Retrieval is everything. If Tessera cannot find the right precedent for a new situation, nothing else matters. I spent this month building a hybrid retrieval system that prevents the failure modes I have seen in every other approach.

Why Single-Method Retrieval Fails

Vector similarity alone drifts. It finds conceptually related content but loses precision on specifics. A query about a specific vendor dispute returns results about disputes in general rather than the exact structural match I need.

Keyword search alone misses semantics. A search for “irreversible commitment under uncertainty” will not find the email where I wrote “once we sign this, there is no unwinding it without litigation.”

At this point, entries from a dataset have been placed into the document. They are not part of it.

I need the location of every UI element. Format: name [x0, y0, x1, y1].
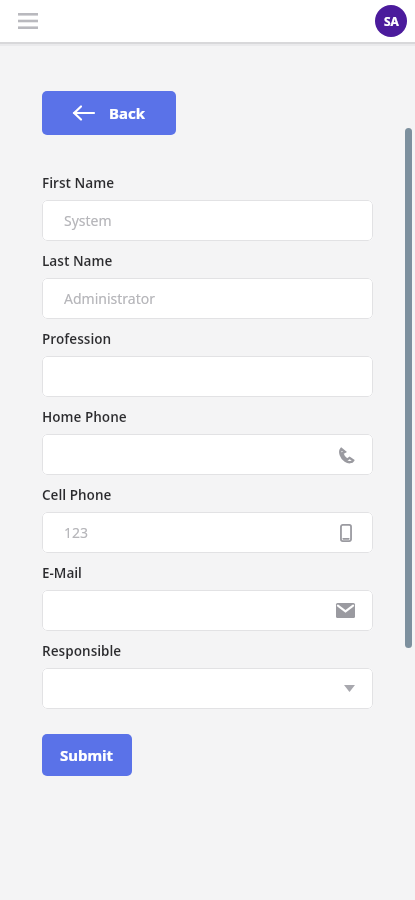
staticText: Last Name [42, 252, 113, 270]
staticText: 123 [64, 523, 89, 542]
staticText: First Name [42, 174, 115, 192]
button[interactable]: System [42, 200, 373, 241]
button[interactable]: Menu [10, 3, 46, 39]
staticText: Responsible [42, 642, 122, 660]
button[interactable]: Submit [42, 734, 132, 776]
button[interactable] [42, 590, 373, 631]
button[interactable]: 123 [42, 512, 373, 553]
button[interactable] [42, 356, 373, 397]
staticText: Profession [42, 330, 112, 348]
staticText: E-Mail [42, 564, 82, 582]
staticText: SA [384, 13, 399, 29]
staticText: Submit [60, 745, 114, 765]
staticText: Home Phone [42, 408, 127, 426]
button[interactable]: Back [42, 91, 176, 135]
staticText: System [64, 211, 112, 230]
button[interactable] [42, 434, 373, 475]
staticText: Back [109, 103, 146, 123]
button[interactable] [42, 668, 373, 709]
button[interactable]: Account [375, 5, 407, 37]
button[interactable]: Administrator [42, 278, 373, 319]
staticText: Administrator [64, 289, 155, 308]
staticText: Cell Phone [42, 486, 112, 504]
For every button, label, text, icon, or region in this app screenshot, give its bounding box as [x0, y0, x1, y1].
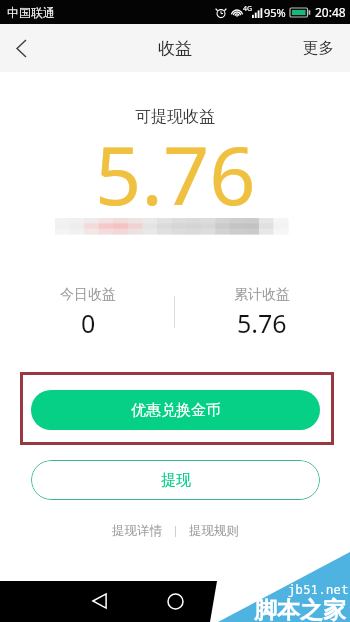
staticText: 更多	[303, 38, 334, 58]
staticText: 5.76	[237, 306, 287, 340]
staticText: 4G	[243, 4, 253, 14]
button[interactable]: 优惠兑换金币	[31, 390, 320, 430]
staticText: 提现详情	[112, 523, 162, 539]
staticText: 今日收益	[60, 286, 116, 304]
staticText: 累计收益	[234, 286, 290, 304]
staticText: 中国联通	[7, 5, 55, 20]
button[interactable]: 提现规则	[176, 519, 247, 543]
button[interactable]: 提现	[31, 460, 320, 500]
staticText: 95%	[264, 5, 286, 20]
button[interactable]: 提现详情	[104, 519, 175, 543]
staticText: 5.76	[95, 118, 256, 228]
staticText: 提现规则	[189, 523, 239, 539]
staticText: 收益	[158, 38, 192, 59]
button[interactable]: 更多	[289, 26, 350, 70]
button[interactable]: Back	[0, 24, 43, 72]
button[interactable]: Home	[157, 583, 193, 619]
staticText: 可提现收益	[135, 107, 215, 127]
staticText: 20:48	[315, 4, 346, 20]
staticText: 优惠兑换金币	[131, 401, 221, 420]
staticText: jb51.net	[288, 581, 349, 597]
staticText: 提现	[161, 471, 191, 490]
staticText: 脚本之家	[254, 596, 346, 622]
button[interactable]: Back	[81, 583, 117, 619]
staticText: 0	[81, 306, 96, 340]
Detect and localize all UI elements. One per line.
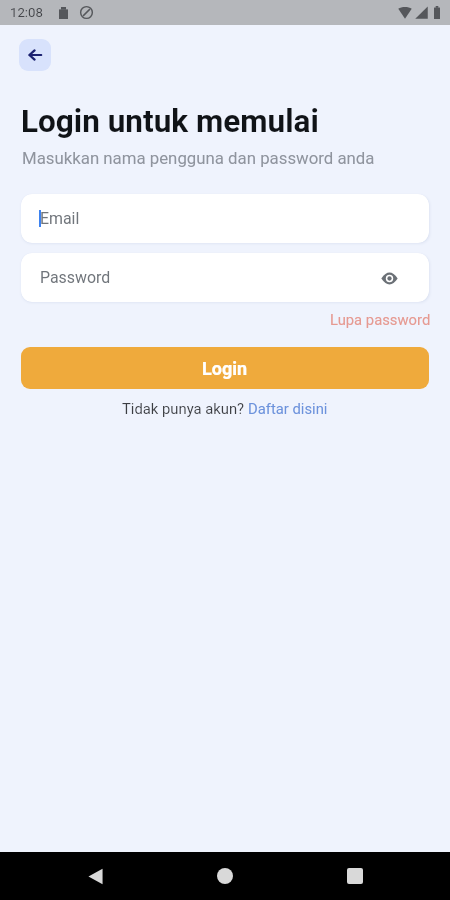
staticText: Login untuk memulai (21, 103, 319, 140)
staticText: Password (40, 268, 111, 287)
button[interactable]: Back (78, 859, 112, 893)
staticText: Masukkan nama pengguna dan password anda (22, 148, 375, 168)
button[interactable]: Home (208, 859, 242, 893)
button[interactable]: Daftar disini (248, 400, 328, 417)
staticText: Email (40, 209, 80, 228)
button[interactable]: Password (21, 253, 429, 302)
button[interactable]: Lupa password (330, 311, 431, 328)
staticText: 12:08 (10, 5, 43, 20)
button[interactable]: Show password (377, 266, 401, 290)
button[interactable]: Login (21, 347, 429, 389)
staticText: Login (202, 358, 248, 379)
staticText: Tidak punya akun? (122, 400, 248, 417)
button[interactable]: Recent apps (338, 859, 372, 893)
button[interactable]: Back (19, 39, 51, 71)
button[interactable]: Email (21, 194, 429, 243)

Graph traversal alone is slow and requires knowing where to start.

The Hybrid Approach

Graph traversal preserves causality. It follows the structural relationships between decisions, ensuring that retrieved precedent is connected to the current situation through meaningful decision patterns, not just surface similarity.

Vector similarity captures conceptual alignment. It finds decisions that match the meaning of the current situation even when the language is completely different.

Lexical verification (BM25) keeps facts precise. It ensures that specific identifiers, technical terms, regulatory references, and named entities are matched exactly rather than approximately.

What This Prevents

This prevents Tessera from overgeneralizing my own past. From applying the wrong lesson to the wrong context. From becoming overconfident outside validated domains. The three methods cross-check each other. If vector search suggests a precedent but graph traversal shows no structural connection, the result is downweighted. If BM25 finds an exact term match but the semantic context is wrong, it is flagged.

Tessera is deliberately conservative where I am conservative. The retrieval system enforces this by requiring convergent evidence before presenting a precedent as relevant.